▸ Required action
Only a number is required: the count of lines in the material below that contain "Aventador".

*** Records to use ***

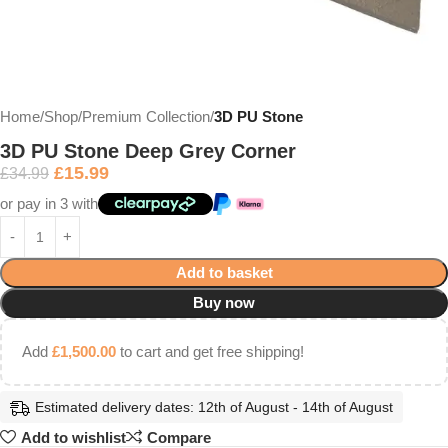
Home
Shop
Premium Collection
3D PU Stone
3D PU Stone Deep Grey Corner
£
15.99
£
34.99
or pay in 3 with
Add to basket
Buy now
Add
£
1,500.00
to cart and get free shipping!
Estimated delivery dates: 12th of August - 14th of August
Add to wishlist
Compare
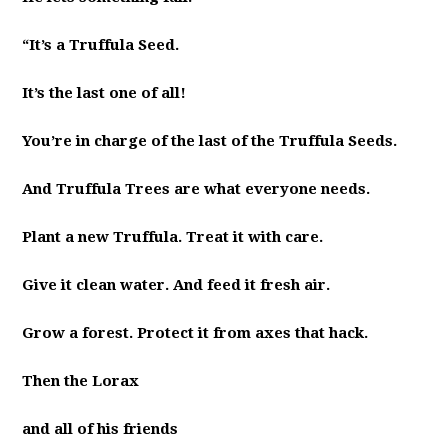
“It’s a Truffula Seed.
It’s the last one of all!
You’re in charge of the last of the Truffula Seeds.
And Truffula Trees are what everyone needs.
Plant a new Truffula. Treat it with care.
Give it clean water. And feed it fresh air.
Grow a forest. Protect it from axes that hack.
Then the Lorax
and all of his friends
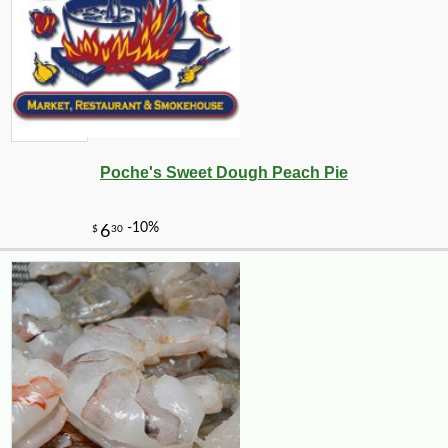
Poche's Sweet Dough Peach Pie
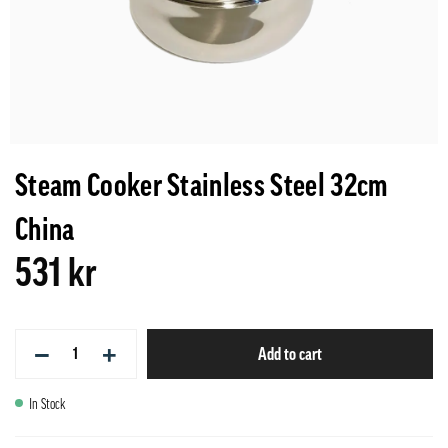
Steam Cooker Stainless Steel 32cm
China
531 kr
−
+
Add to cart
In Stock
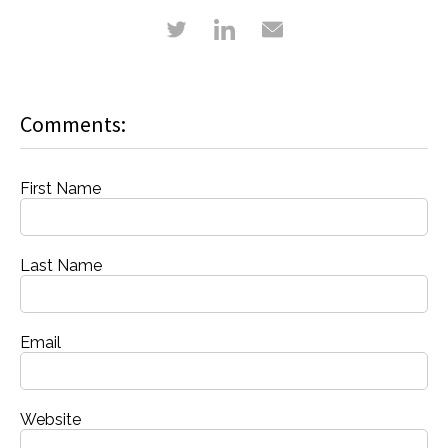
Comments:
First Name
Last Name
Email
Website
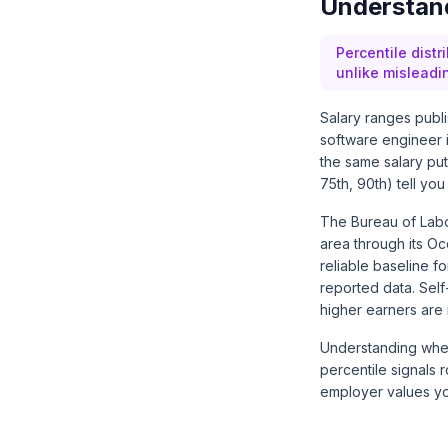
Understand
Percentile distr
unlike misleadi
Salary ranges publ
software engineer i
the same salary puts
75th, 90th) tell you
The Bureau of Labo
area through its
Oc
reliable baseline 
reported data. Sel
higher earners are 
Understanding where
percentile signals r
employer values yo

***
*** Records to use ***

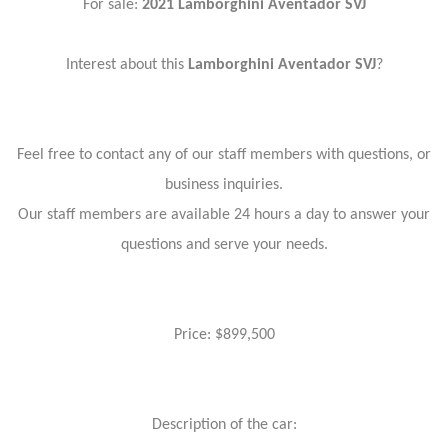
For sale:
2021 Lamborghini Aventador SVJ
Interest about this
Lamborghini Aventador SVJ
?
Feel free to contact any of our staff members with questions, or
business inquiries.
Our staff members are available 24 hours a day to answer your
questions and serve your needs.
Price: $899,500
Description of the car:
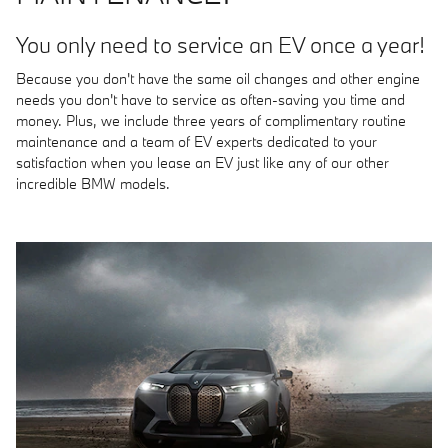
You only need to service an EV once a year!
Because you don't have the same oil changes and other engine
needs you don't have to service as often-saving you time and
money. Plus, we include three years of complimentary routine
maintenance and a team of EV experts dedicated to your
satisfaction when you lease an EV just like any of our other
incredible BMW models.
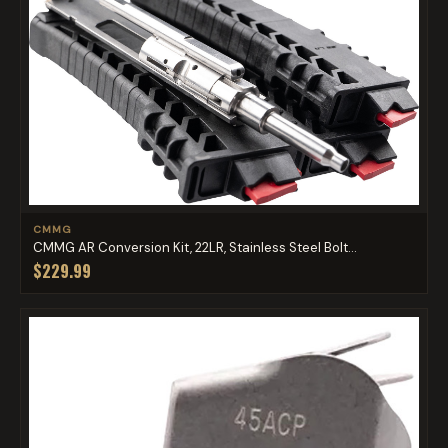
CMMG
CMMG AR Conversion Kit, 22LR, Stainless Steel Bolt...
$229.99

***
*** Records to use ***

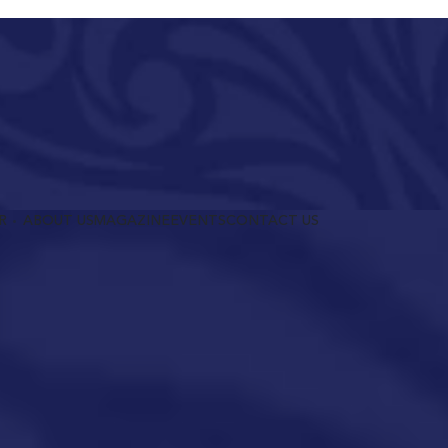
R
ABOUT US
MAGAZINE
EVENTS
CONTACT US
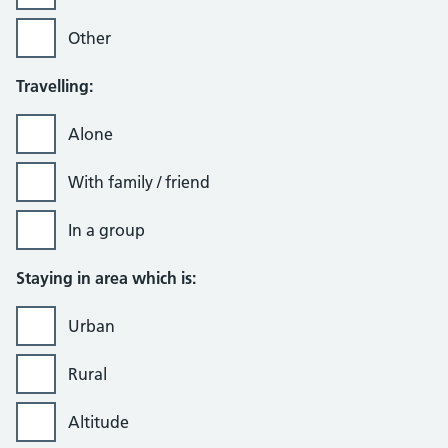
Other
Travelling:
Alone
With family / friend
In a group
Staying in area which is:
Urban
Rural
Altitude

***

▸ Answer to this problem
2